"Barney's Version" tells the story of a man distinguished largely by his flaws and the beautiful woman who loves him in spite of them. What she sees in him I am not quite sure. He is a precariously functioning alcoholic and chain smoker of cigars, balding and with a paunch, a producer of spectacularly bad television shows, and a fanatic hockey fan. Since he lives in Montreal, many good women might forgive the hockey, but he is also hostile toward her friends, rude at dinner parties, and has bad taste in ties.
Barney Panofsky is played by Paul Giamatti, who just won a Golden Globe for his performance. It is successful not simply because of his acting but because of his exuding. He has a sweet quality that just barely allows us to understand why three women, the last of them a saint, would want to marry him. It's not money: He's broke when he marries the first, the second is rich in her own right, and the third is so desirable that Barney actually walks out of his own wedding reception to chase her to the train station and declare his love at first sight.
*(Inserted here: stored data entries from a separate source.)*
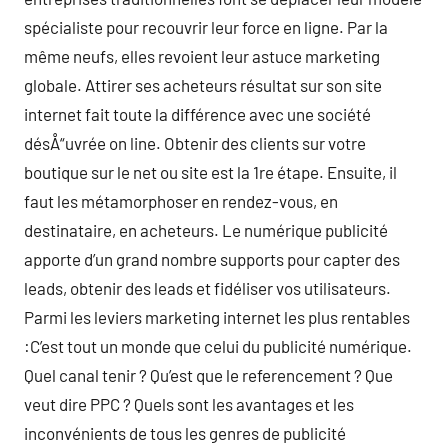
spécialiste pour recouvrir leur force en ligne. Par la
même neufs, elles revoient leur astuce marketing
globale. Attirer ses acheteurs résultat sur son site
internet fait toute la différence avec une société
désÅ“uvrée on line. Obtenir des clients sur votre
boutique sur le net ou site est la 1re étape. Ensuite, il
faut les métamorphoser en rendez-vous, en
destinataire, en acheteurs. Le numérique publicité
apporte d’un grand nombre supports pour capter des
leads, obtenir des leads et fidéliser vos utilisateurs.
Parmi les leviers marketing internet les plus rentables
:C’est tout un monde que celui du publicité numérique.
Quel canal tenir ? Qu’est que le referencement ? Que
veut dire PPC ? Quels sont les avantages et les
inconvénients de tous les genres de publicité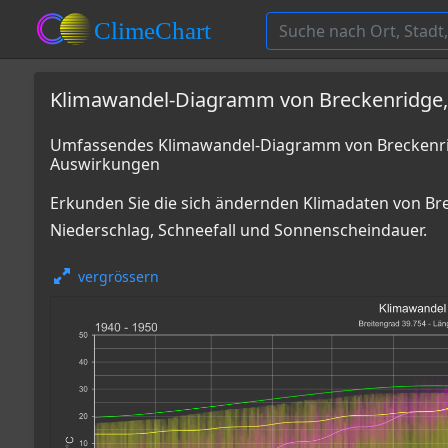
Klimawandel-Diagramm von Breckenridge
Umfassendes Klimawandel-Diagramm von Breckenrid
Auswirkungen
Erkunden Sie die sich ändernden Klimadaten von Bre
Niederschlag, Schneefall und Sonnenscheindauer.
vergrössern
"Barney's Version" is based on a 1997 novel by Mordecai Richler, whose The Apprenticeship of Duddy Kravitz (1959) is also the life story of a flawed but lovable Jewish character from Montreal. Barney's story is told in retrospect, in the form of a response to a book written by a cop who is convinced Barney murdered his best friend. How the friend probably did die is suggested in a nicely handled late scene that Barney himself, by the time he experiences it, is not able to understand.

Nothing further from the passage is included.